Recommendation: It is a psychological thriller indeed, but it isn't exactly that. It simply fizzes out to be a regular murder mystery sadly. 

High Wall is a 1947 American film noir starring Robert Taylor, Audrey Totter and Herbert Marshall among others. Directed by Curtis Bernhardt and produced by Robert Lord, the film was released by Metro-Goldwyn-Mayer (MGM).

Steve Kenet (portrayed by Robert Taylor) is put in psychiatric hospital for murdering his wife, of which he has no memory. Dr. Ann Lorrison (portrayed by Audrey Totter) persuades him to undergo a brain surgery that would ease the pre-existing injury and hopefully get his memory back. And thus begins the lost and found journey of Kenet's mind and the consequences he might end up facing.

The film was based on a story and play by Alan R. Clark and Bradbury Foote for which screenplay was written by Sydney Boehm and Lester Cole. The opening credits are displayed on a picture of a really high wall. 

Herbert Marshall portrays the role of Willard I. Whitcombe in the film. I have heard Herbert Marshall as agent Ken Thurston in the espionage radio drama The Man Called X which had aired on CBS and NBC from 1944 thru 1952. He has such a commanding and powerful voice that I was curious to see how he would play on screen.

A sniper bullet during the first world war caused his leg to be amputated. Yet no where in the film do we get any inkling that he is walking on a prosthetic leg. His deep voice was what made him a very in-demand actor in the Hollywood at that time. 

Filled with psychological melodrama, the film creates a shiver and certain morbidity to the story line. But it has its faults enough to make this more of a murder mystery rather than a film noir. It was essentially a box office failure.
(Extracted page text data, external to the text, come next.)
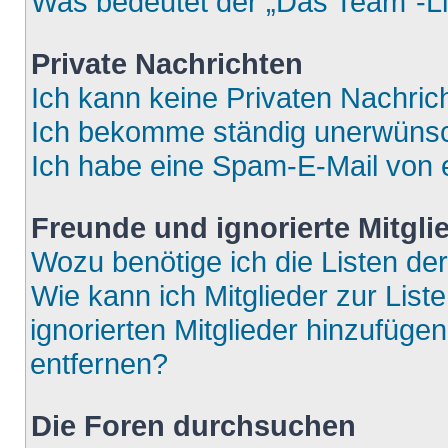
Was bedeutet der „Das Team“-Lin
Private Nachrichten
Ich kann keine Privaten Nachric
Ich bekomme ständig unerwünsch
Ich habe eine Spam-E-Mail von e
Freunde und ignorierte Mitgli
Wozu benötige ich die Listen der
Wie kann ich Mitglieder zur List
ignorierten Mitglieder hinzufüge
entfernen?
Die Foren durchsuchen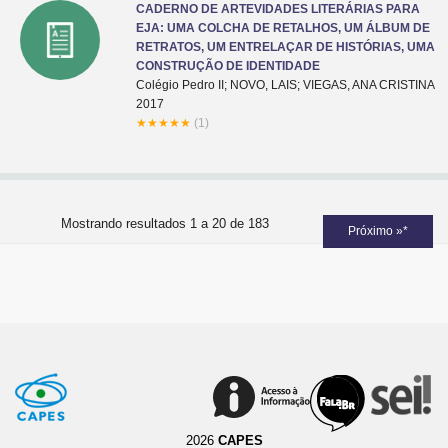
CADERNO DE ARTEVIDADES LITERÁRIAS PARA
EJA: UMA COLCHA DE RETALHOS, UM ÁLBUM DE
RETRATOS, UM ENTRELAÇAR DE HISTÓRIAS, UMA
CONSTRUÇÃO DE IDENTIDADE
Colégio Pedro II; NOVO, LAIS; VIEGAS, ANA CRISTINA
2017
★
★
★
★
★
(1)
Mostrando resultados 1 a 20 de 183
Próximo »*
2026
CAPES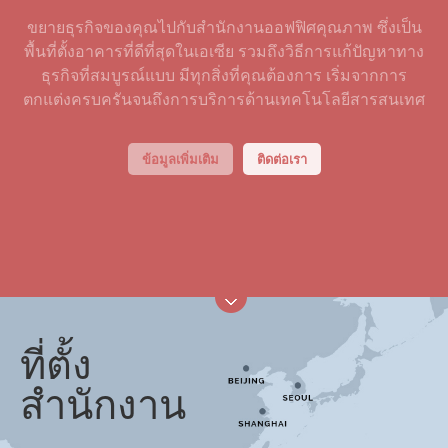
ขยายธุรกิจของคุณไปกับสำนักงานออฟฟิศคุณภาพ ซึ่งเป็น
พื้นที่ตั้งอาคารที่ดีที่สุดในเอเซีย รวมถึงวิธีการแก้ปัญหาทาง
ธุรกิจที่สมบูรณ์แบบ มีทุกสิ่งที่คุณต้องการ เริ่มจากการ
ตกแต่งครบครันจนถึงการบริการด้านเทคโนโลยีสารสนเทศ
ข้อมูลเพิ่มเติม
ติดต่อเรา
ที่ตั้ง
สำนักงาน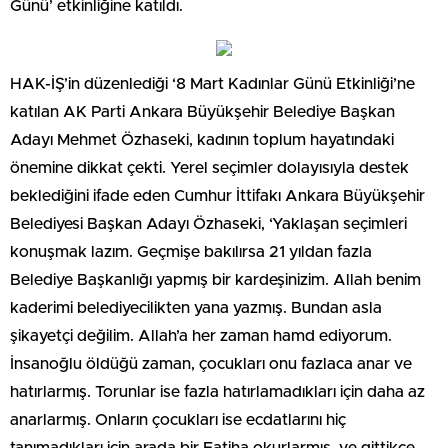
Günü’ etkinliğine katıldı.
HAK-İŞ’in düzenlediği ‘8 Mart Kadınlar Günü Etkinliği’ne
katılan AK Parti Ankara Büyükşehir Belediye Başkan
Adayı Mehmet Özhaseki, kadının toplum hayatındaki
önemine dikkat çekti. Yerel seçimler dolayısıyla destek
beklediğini ifade eden Cumhur İttifakı Ankara Büyükşehir
Belediyesi Başkan Adayı Özhaseki, ‘Yaklaşan seçimleri
konuşmak lazım. Geçmişe bakılırsa 21 yıldan fazla
Belediye Başkanlığı yapmış bir kardeşinizim. Allah benim
kaderimi belediyecilikten yana yazmış. Bundan asla
şikayetçi değilim. Allah’a her zaman hamd ediyorum.
İnsanoğlu öldüğü zaman, çocukları onu fazlaca anar ve
hatırlarmış. Torunlar ise fazla hatırlamadıkları için daha az
anarlarmış. Onların çocukları ise ecdatlarını hiç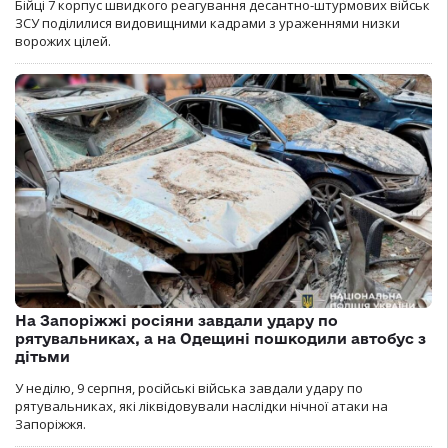
Бійці 7 корпус швидкого реагування десантно-штурмових військ
ЗСУ поділилися видовищними кадрами з ураженнями низки
ворожих цілей.
На Запоріжжі росіяни завдали удару по
рятувальниках, а на Одещині пошкодили автобус з
дітьми
У неділю, 9 серпня, російські війська завдали удару по
рятувальниках, які ліквідовували наслідки нічної атаки на
Запоріжжя.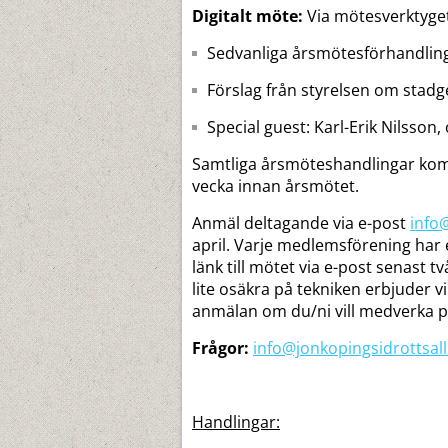
Digitalt möte:
Via mötesverktyge
Sedvanliga årsmötesförhandlin
Förslag från styrelsen om stad
Special guest: Karl-Erik Nilsson
Samtliga årsmöteshandlingar kom
vecka innan årsmötet.
Anmäl deltagande via e-post
info
april. Varje medlemsförening har 
länk till mötet via e-post senast 
lite osäkra på tekniken erbjuder vi
anmälan om du/ni vill medverka p
Frågor:
info@jonkopingsidrottsall
Handlingar: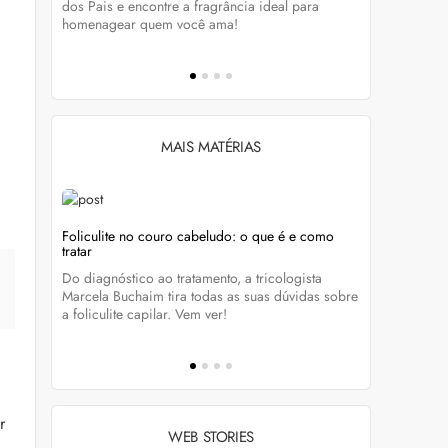
tá-lo e
dos Pais e encontre a fragrância ideal para
preservar a
homenagear quem você ama!
brilho dos
MAIS MATÉRIAS
Foliculite no couro cabeludo: o que é e como
Foliculite:
tratar
eza
Apesar de 
Do diagnóstico ao tratamento, a tricologista
 Clique
pode traze
Marcela Buchaim tira todas as suas dúvidas sobre
la com essa
a foliculite capilar. Vem ver!
r
WEB STORIES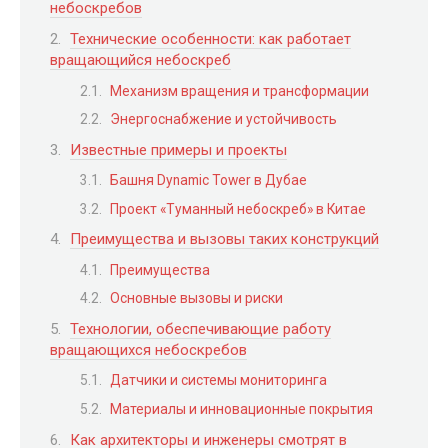
небоскребов
Технические особенности: как работает
вращающийся небоскреб
Механизм вращения и трансформации
Энергоснабжение и устойчивость
Известные примеры и проекты
Башня Dynamic Tower в Дубае
Проект «Туманный небоскреб» в Китае
Преимущества и вызовы таких конструкций
Преимущества
Основные вызовы и риски
Технологии, обеспечивающие работу
вращающихся небоскребов
Датчики и системы мониторинга
Материалы и инновационные покрытия
Как архитекторы и инженеры смотрят в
Probably some of the plot points could have been refined to make it a better one.

Despite the failure, both Robert Taylor and Audrey Totter loved making this film as the movie gave them a chance to showcase their talent in a different way other than what they were usually made to portray.

I recently watched Audrey Totter in the 1947 American film noir Lady in the Lake where she has a similar role of playing the part of a professional woman. 

Robert Taylor had been in a string of movies where he was relegated to be a "pretty boy". He was very happy to do this role since he actually got to act. 

The story-line of High Wall is very much similar to Alfred Hitchcock's 1945 American psychological mystery thriller film Spellbound. But that premise is all that these two films have in common. There are so many loop holes that sometimes it gets confusing as to how a plot point surfaced. 

Several loop holes in the plot, with some legal irregularities, the film is an ok mystery, but not a great one. It is a psychological thriller indeed, but it isn't exactly that. It simply fizzes out to be a regular murder mystery sadly. 

Spoiler Alerts:

1) Movie Trivia:

a. Look for one of the familiar faces from the original Perry Mason TV show, Russell Arms, as a patient who is awaiting discharge in this film. One of his earlier roles. I had also seen him in the 1949 can mystery-film Cover-Up recently. 

2) Grammatical / Historical / Location / Character Errors:

a. Ann says "come in" when someone knocks on the door, but she immediately says "Hello George" before the person enters into the room or is seen by her. How does she know it was George who knocked?

b. Whitcombe hides his gun under a newspaper on the arm of the couch when the police comes to check on him. But as soon as they leave, without him even going near it, when the newspaper is shown again you can see the gun exposed.